Trends in Clinical Microbiology Diagnostic Methods

Diagnosis of microbial infections requires specimen collection, sample preparation, and analysis. New methods are emerging that allow for faster, more cost-effective, and more accurate microbial identification. Quicker diagnosis allows for fast treatment and prevents the overuse of antibiotics, which can lead to resistance.

Standard procedure for confirming an infectious disease requires specimen collection and test selection. Routine diagnostic tests include microscopic examination, culture and biochemical tests, serological tests including agglutination and ELISA, and genetic tests. More advanced diagnostic methods are emerging, focused on speed, accuracy, and cost effectiveness.

Matrix-Assisted Laser Desorption/Ionization Time-of-Flight Mass Spectrometry (MALDI-TOF-MS)

MALDI-TOF-MS has been approved by the FDA for microbial identification. The Clinical and Laboratory Standards Institute Guideline M58 published in 2017 provides information for sample preparation and analysis, result interpretation and reporting, and troubleshooting.
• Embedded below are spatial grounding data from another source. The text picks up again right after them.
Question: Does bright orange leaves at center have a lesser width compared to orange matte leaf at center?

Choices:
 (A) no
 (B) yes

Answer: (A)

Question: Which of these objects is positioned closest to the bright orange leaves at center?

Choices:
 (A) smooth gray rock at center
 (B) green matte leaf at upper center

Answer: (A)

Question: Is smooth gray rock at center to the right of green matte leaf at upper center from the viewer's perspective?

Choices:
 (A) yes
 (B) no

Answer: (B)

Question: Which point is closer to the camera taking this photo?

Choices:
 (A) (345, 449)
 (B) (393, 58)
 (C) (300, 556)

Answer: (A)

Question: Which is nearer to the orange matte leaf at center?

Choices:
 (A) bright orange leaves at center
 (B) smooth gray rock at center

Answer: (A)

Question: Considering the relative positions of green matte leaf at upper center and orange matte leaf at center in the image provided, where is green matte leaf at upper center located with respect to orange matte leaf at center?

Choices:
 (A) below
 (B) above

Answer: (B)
MALDI-TOF-MS is a nonfragmenting, or soft ionization, technique. The analyte is embedded in an acidic matrix material on a metal plate, and nitrogen laser excitation is used to catalyze the charge transfer from the matrix to the analyte for desorption. Ions are separated based on their m/z, and a mass analyzer is used for detection and creation of a spectral profile. Future directions for MALDI-TOF-MS include antimicrobial susceptibility testing, microbial virulence, and glycans.

Advantages	Limitations
It is suitable for high-throughput testing and may be completely automated. IVD-compliant systems are available. This technique does not require pre-analytic separation steps.	It necessitates microorganism culture to obtain whole-cell or extracted protein specimens with a minimum number of CFUs. It is not able to separate multiple spectra collected simultaneously, which may occur with polymicrobial cultures.
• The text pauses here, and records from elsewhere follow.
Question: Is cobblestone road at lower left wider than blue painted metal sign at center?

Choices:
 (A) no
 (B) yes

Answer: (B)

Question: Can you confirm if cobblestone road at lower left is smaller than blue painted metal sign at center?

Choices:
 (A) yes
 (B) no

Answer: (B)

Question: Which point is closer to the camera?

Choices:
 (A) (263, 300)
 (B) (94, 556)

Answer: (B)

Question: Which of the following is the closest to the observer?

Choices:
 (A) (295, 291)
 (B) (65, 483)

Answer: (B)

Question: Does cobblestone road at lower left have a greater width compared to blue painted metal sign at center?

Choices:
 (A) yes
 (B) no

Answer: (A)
Next-Generation Sequencing (NGS)

The NGS workflow begins with pathogen culturing and isolation, followed by DNA extraction and library preparation. Images or signals are converted into base calls during primary analysis. Further data processing in secondary analysis includes trimming and filtering, and sequence reads are assigned to a reference sequence or assembled with de novo assembly. The identification of clinically significant findings in tertiary analysis is used to generate a final report.

Advantages	Limitations
NGS may be used for whole genome sequencing on bacterial isolates from a single patient or from multiple patients. It offers rapid bacterial identification and has the capacity to differentiate between clones. The technique is becoming increasingly automated, and the cost continues to decrease.	NGS generates complex data that necessitates interpretation by a clinical microbiologist to ensure the report is designed to help the physician select an appropriate treatment. Sensitivity and specificity of individual platforms cannot be compared directly.
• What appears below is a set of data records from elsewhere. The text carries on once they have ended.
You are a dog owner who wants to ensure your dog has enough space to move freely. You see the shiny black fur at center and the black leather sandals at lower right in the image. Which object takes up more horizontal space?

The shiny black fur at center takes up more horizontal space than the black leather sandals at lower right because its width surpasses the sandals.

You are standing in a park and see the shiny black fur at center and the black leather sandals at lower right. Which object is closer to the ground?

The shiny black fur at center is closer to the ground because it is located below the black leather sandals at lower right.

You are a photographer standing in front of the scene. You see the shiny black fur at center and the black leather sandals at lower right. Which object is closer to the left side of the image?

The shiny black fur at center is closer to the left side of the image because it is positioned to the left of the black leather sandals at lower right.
Automated Polymerase Chain Reaction (PCR)

Multiplex PCR is especially useful for specimens from patients presenting with nonspecific symptoms, which may result from any number of different pathogens. A sample-to-result automated PCR system enables the addition of a clinical specimen directly to the device. The sample is treated with multiple reagents for nucleic acid extraction followed by amplification and detection of a target sequence. Platforms range in classification from high-complexity molecular assays to FDA-cleared moderate-complexity IVD tests.

Advantages	Limitations
Automating PCR limits specimen handling to reduce the risk of contamination. Automated multiplex instruments are suitable for rapid detection of a greater number of targets than detected by traditional PCR. Cost per test is reduced when multiple specimens are processed together.	Patient care decisions sometimes require rapid testing, and automated on-demand testing is more costly than batch testing.